Instructions for the task:
Whenever a line in the entries below contains the string "capteurs", copy that line.

[Stored data entries]
------------------------------------

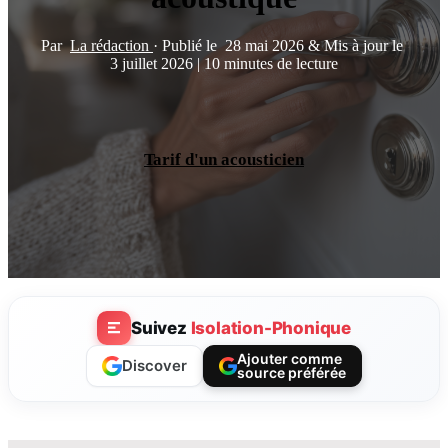
Par
La rédaction
·
Publié le
28 mai 2026
&
Mis à jour le
3 juillet 2026
|
10 minutes de lecture
Tarif d'un acousticien
Suivez
Isolation-Phonique
Ajouter comme
Discover
source préférée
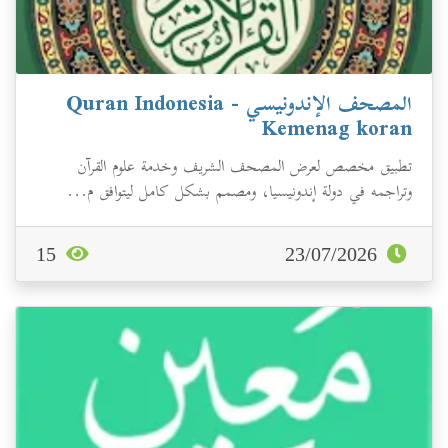
المصحف الإندونيسي - Quran Indonesia
Kemenag koran
تطبيق مخصص لعرض المصحف الشريف وخدمة علوم القرآن
وتراجمه في دولة إندونيسيا، ومصمم بشكل كامل ليتوافق م...
15
23/07/2026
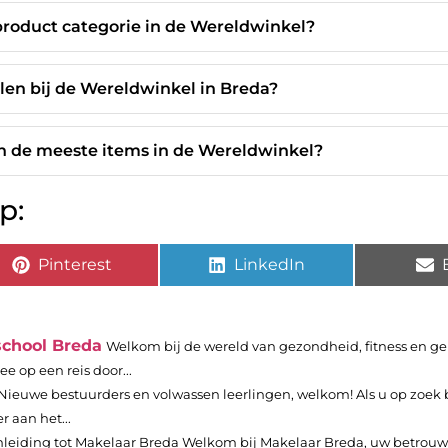
product categorie in de Wereldwinkel?
llen bij de Wereldwinkel in Breda?
 de meeste items in de Wereldwinkel?
p:
Pinterest
LinkedIn
school Breda
Welkom bij de wereld van gezondheid, fitness en 
e op een reis door...
Nieuwe bestuurders en volwassen leerlingen, welkom! Als u op zoek 
r aan het...
nleiding tot Makelaar Breda Welkom bij Makelaar Breda, uw betrouw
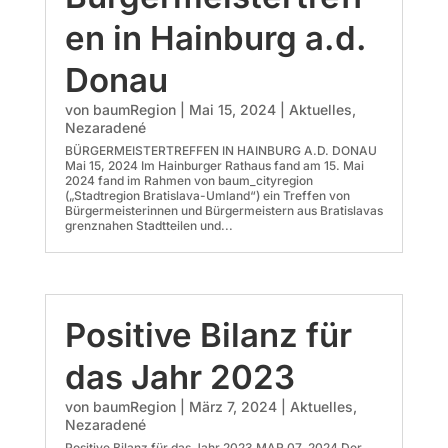
en in Hainburg a.d.
Donau
von
baumRegion
|
Mai 15, 2024
|
Aktuelles
,
Nezaradené
BÜRGERMEISTERTREFFEN IN HAINBURG A.D. DONAU
Mai 15, 2024 Im Hainburger Rathaus fand am 15. Mai
2024 fand im Rahmen von baum_cityregion
(„Stadtregion Bratislava-Umland“) ein Treffen von
Bürgermeisterinnen und Bürgermeistern aus Bratislavas
grenznahen Stadtteilen und...
Positive Bilanz für
das Jahr 2023
von
baumRegion
|
März 7, 2024
|
Aktuelles
,
Nezaradené
Positive Bilanz für das Jahr 2023 MAR 07, 2024 Der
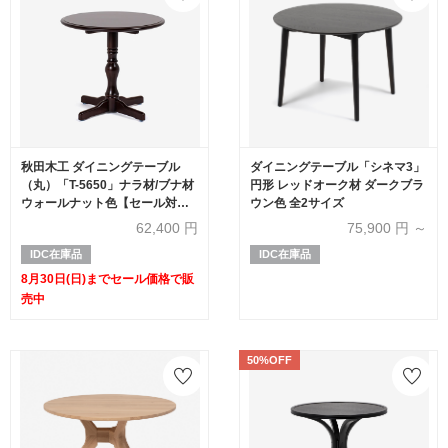
秋田木工 ダイニングテーブル
ダイニングテーブル「シネマ3」
（丸）「T-5650」ナラ材/ブナ材
円形 レッドオーク材 ダークブラ
ウォールナット色【セール対象
ウン色 全2サイズ
品のため40%OFF】
62,400
円
75,900
円 ～
IDC在庫品
IDC在庫品
8月30日(日)までセール価格で販
売中
50%OFF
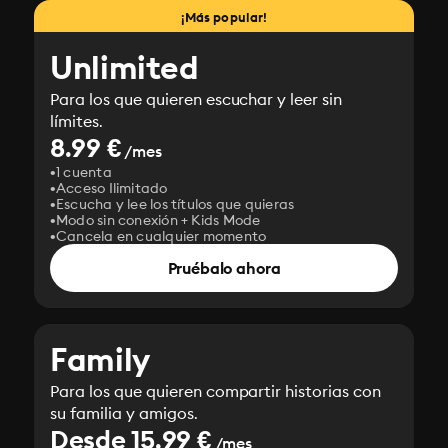
¡Más popular!
Unlimited
Para los que quieren escuchar y leer sin
límites.
8.99 €
/mes
1 cuenta
Acceso Ilimitado
Escucha y lee los títulos que quieras
Modo sin conexión + Kids Mode
Cancela en cualquier momento
Pruébalo ahora
Family
Para los que quieren compartir historias con
su familia y amigos.
Desde 15.99 €
/mes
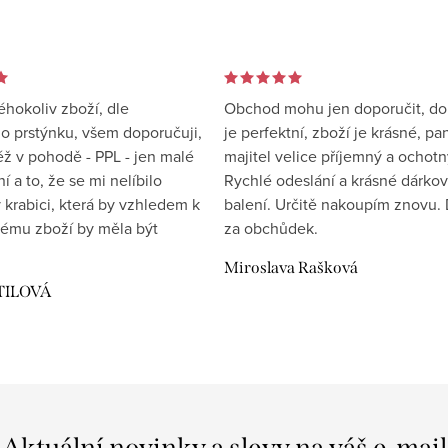
éhokoliv zboží, dle
Obchod mohu jen doporučit, d
 prstýnku, všem doporučuji,
je perfektní, zboží je krásné, pa
éž v pohodě - PPL - jen malé
majitel velice příjemný a ochotn
 a to, že se mi nelíbilo
Rychlé odeslání a krásné dárko
 krabici, která by vzhledem k
balení. Určitě nakoupím znovu. 
ému zboží by měla být
za obchůdek.
Miroslava Rašková
TILOVÁ
Aktuální novinky a slevy na váš e-mail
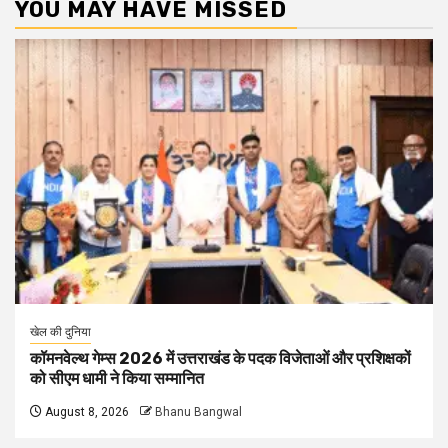
YOU MAY HAVE MISSED
खेल की दुनिया
कॉमनवेल्थ गेम्स 2026 में उत्तराखंड के पदक विजेताओं और प्रशिक्षकों
को सीएम धामी ने किया सम्मानित
August 8, 2026
Bhanu Bangwal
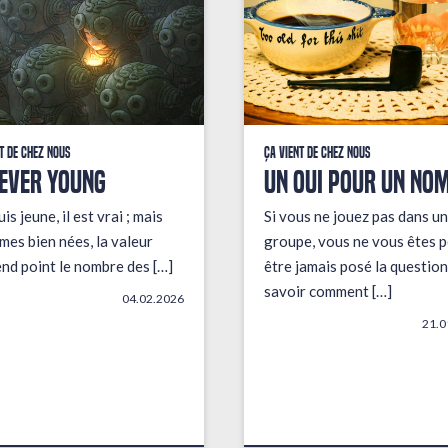
t de chez nous
Ça vient de chez nous
EVER YOUNG
UN OUI POUR UN NO
uis jeune, il est vrai ; mais
Si vous ne jouez pas dans un
mes bien nées, la valeur
groupe, vous ne vous êtes p
end point le nombre des […]
être jamais posé la question
savoir comment […]
04.02.2026
21.0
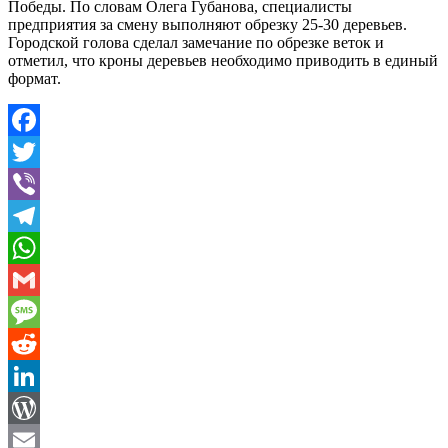
Победы. По словам Олега Губанова, специалисты
предприятия за смену выполняют обрезку 25-30 деревьев.
Городской голова сделал замечание по обрезке веток и
отметил, что кроны деревьев необходимо приводить в единый
формат.
Facebook
Twitter
Viber
Telegram
WhatsApp
Gmail
Message
Reddit
LinkedIn
WordPress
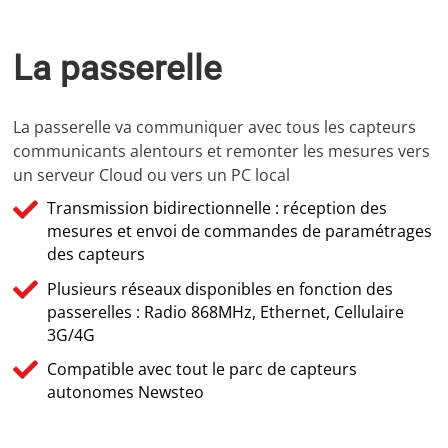
La passerelle
La passerelle va communiquer avec tous les capteurs
communicants alentours et remonter les mesures vers
un serveur Cloud ou vers un PC local
Transmission bidirectionnelle : réception des
mesures et envoi de commandes de paramétrages
des capteurs
Plusieurs réseaux disponibles en fonction des
passerelles : Radio 868MHz, Ethernet, Cellulaire
3G/4G
Compatible avec tout le parc de capteurs
autonomes Newsteo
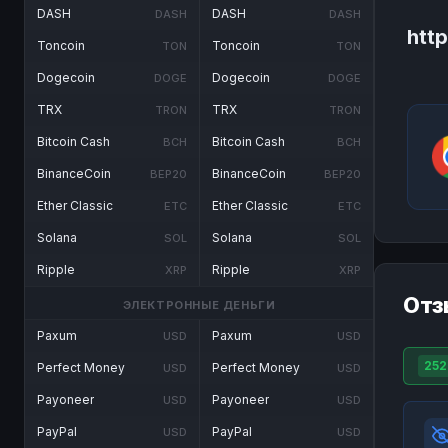
DASH
DASH
DASH
DASH
http
Toncoin
Toncoin
TON
TON
Dogecoin
Dogecoin
DOGE
DOGE
TRX
TRX
TRON
TRON
Bitcoin Cash
Bitcoin Cash
BCH
BCH
BinanceCoin
BinanceCoin
BEP20
BEP20
Ether Classic
Ether Classic
ETC
ETC
Solana
Solana
SOL
SOL
Ripple
Ripple
XRP
XRP
Отз
ЭЛЕКТРОННЫЕ ДЕНЬГИ
Paxum
Paxum
USD
USD
252
Perfect Money
Perfect Money
USD
USD
Payoneer
Payoneer
USD
USD
PayPal
PayPal
USD
USD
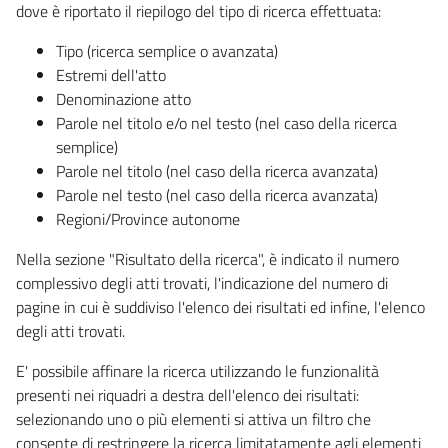
dove è riportato il riepilogo del tipo di ricerca effettuata:
Tipo (ricerca semplice o avanzata)
Estremi dell'atto
Denominazione atto
Parole nel titolo e/o nel testo (nel caso della ricerca
semplice)
Parole nel titolo (nel caso della ricerca avanzata)
Parole nel testo (nel caso della ricerca avanzata)
Regioni/Province autonome
Nella sezione "Risultato della ricerca", è indicato il numero
complessivo degli atti trovati, l'indicazione del numero di
pagine in cui è suddiviso l'elenco dei risultati ed infine, l'elenco
degli atti trovati.
E' possibile affinare la ricerca utilizzando le funzionalità
presenti nei riquadri a destra dell'elenco dei risultati:
selezionando uno o più elementi si attiva un filtro che
consente di restringere la ricerca limitatamente agli elementi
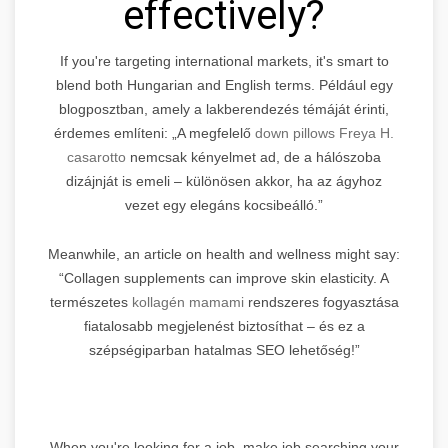
effectively?
If you're targeting international markets, it's smart to
blend both Hungarian and English terms. Például egy
blogposztban, amely a lakberendezés témáját érinti,
érdemes említeni: „A megfelelő
down pillows Freya H.
casarotto
nemcsak kényelmet ad, de a hálószoba
dizájnját is emeli – különösen akkor, ha az ágyhoz
vezet egy elegáns kocsibeálló.”
Meanwhile, an article on health and wellness might say:
“Collagen supplements can improve skin elasticity. A
természetes
kollagén mamami
rendszeres fogyasztása
fiatalosabb megjelenést biztosíthat – és ez a
szépségiparban hatalmas SEO lehetőség!”
When you're looking for a job, make job searching your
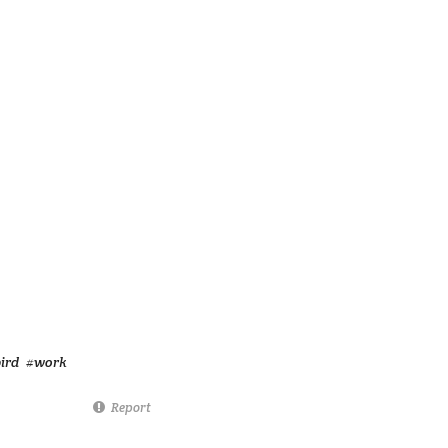
ird
#work
Report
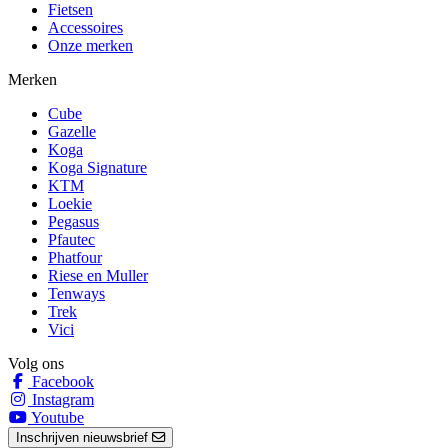
Fietsen
Accessoires
Onze merken
Merken
Cube
Gazelle
Koga
Koga Signature
KTM
Loekie
Pegasus
Pfautec
Phatfour
Riese en Muller
Tenways
Trek
Vici
Volg ons
Facebook
Instagram
Youtube
Inschrijven nieuwsbrief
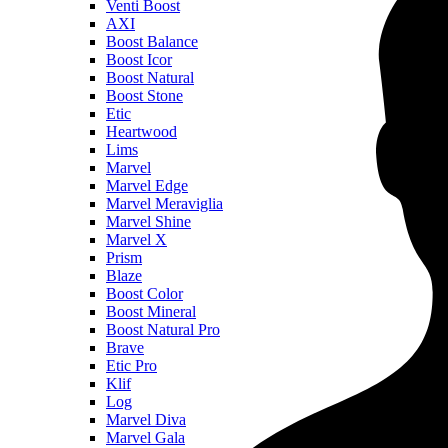
Venti Boost
AXI
Boost Balance
Boost Icor
Boost Natural
Boost Stone
Etic
Heartwood
Lims
Marvel
Marvel Edge
Marvel Meraviglia
Marvel Shine
Marvel X
Prism
Blaze
Boost Color
Boost Mineral
Boost Natural Pro
Brave
Etic Pro
Klif
Log
Marvel Diva
Marvel Gala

------------------------------------

Output:
La passerelle va communiquer avec tous les capteurs
des capteurs
Compatible avec tout le parc de capteurs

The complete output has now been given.